How to deal best with size_t and bindgen

I have the following scenario:

Cargo.toml:

# …
[build-dependencies]
cc = "1.0.73"
bindgen = "0.59.2"

build.rs:

fn main() {
    bindgen::Builder::default()
        .header("src/c_code.c")
        .parse_callbacks(Box::new(bindgen::CargoCallbacks))
        .generate()
        .unwrap()
        .write_to_file(
            std::path::PathBuf::from(std::env::var("OUT_DIR").unwrap())
                .join("c_code.rs"),
        )
        .unwrap();
    println!("cargo:rerun-if-changed=src/c_code.c");
    cc::Build::new().file("src/c_code.c").compile("c_code.a");
}

src/c_code.c:

#include<stddef.h>

void return_size_t_through_ptr(size_t *ptr) {
    *ptr = 17;
}

src/main.rs:

#![feature(c_size_t)]

use std::ffi::c_size_t;
use std::mem::MaybeUninit;

mod bindings {
    #![allow(warnings)]
    include!(concat!(env!("OUT_DIR"), "/c_code.rs"));
}

fn main() {
    let mut x = MaybeUninit::<c_size_t>::uninit();
    unsafe {
        bindings::return_size_t_through_ptr(x.as_mut_ptr());
    }
    let x = unsafe { x.assume_init() };
    assert_eq!(x, 17);
}

And I get the following error.

Error:

error[E0308]: mismatched types
  --> src/main.rs:14:45
   |
14 |         bindings::return_size_t_through_ptr(x.as_mut_ptr());
   |                                             ^^^^^^^^^^^^^^ expected `u64`, found `usize`
   |
   = note: expected raw pointer `*mut u64`
              found raw pointer `*mut usize`

For more information about this error, try `rustc --explain E0308`.

I see several possibilities to solve this:

Solution 1: Use size_t_is_usize option

     bindgen::Builder::default()
         .header("src/c_code.c")
         .parse_callbacks(Box::new(bindgen::CargoCallbacks))
+        .size_t_is_usize(true)
         .generate()
         .unwrap()

This works now, but will this work in future? (edit: and on all platforms?)

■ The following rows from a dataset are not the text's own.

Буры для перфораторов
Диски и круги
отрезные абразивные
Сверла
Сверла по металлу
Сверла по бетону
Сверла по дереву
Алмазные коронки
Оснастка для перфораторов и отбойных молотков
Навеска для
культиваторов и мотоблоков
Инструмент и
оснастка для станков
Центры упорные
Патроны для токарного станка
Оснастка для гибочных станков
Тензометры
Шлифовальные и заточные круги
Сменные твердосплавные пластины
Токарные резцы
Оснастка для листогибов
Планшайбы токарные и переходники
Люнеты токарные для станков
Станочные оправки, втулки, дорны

Solution 2: Cast to *mut _

 fn main() {
     let mut x = MaybeUninit::<c_size_t>::uninit();
     unsafe {
-        bindings::return_size_t_through_ptr(x.as_mut_ptr());
+        bindings::return_size_t_through_ptr(x.as_mut_ptr() as *mut _);
     }
     let x = unsafe { x.assume_init() };

Doesn't feel safe if the API changes.

Solution 3: Cast to *mut bindings::size_t

 fn main() {
     let mut x = MaybeUninit::<c_size_t>::uninit();
     unsafe {
-        bindings::return_size_t_through_ptr(x.as_mut_ptr());
+        bindings::return_size_t_through_ptr(x.as_mut_ptr() as *mut bindings::size_t);
     }
     let x = unsafe { x.assume_init() };

But why do we have c_size_t at all? Maybe better not use it at all while it's still unstable?

Solution 4: Don't use std::ffi::c_size_t but take it from bindgen output

-#![feature(c_size_t)]
-
-use std::ffi::c_size_t;
 use std::mem::MaybeUninit;
 
 mod bindings {
     #![allow(warnings)]
     include!(concat!(env!("OUT_DIR"), "/c_code.rs"));
 }
 
+#[allow(non_camel_case_types)]
+type c_size_t = bindings::size_t;
+
 fn main() {
     let mut x = MaybeUninit::<c_size_t>::uninit();
     unsafe {
         bindings::return_size_t_through_ptr(x.as_mut_ptr());
     }
     let x = unsafe { x.assume_init() };

It all feels a bit awkward. What would you do?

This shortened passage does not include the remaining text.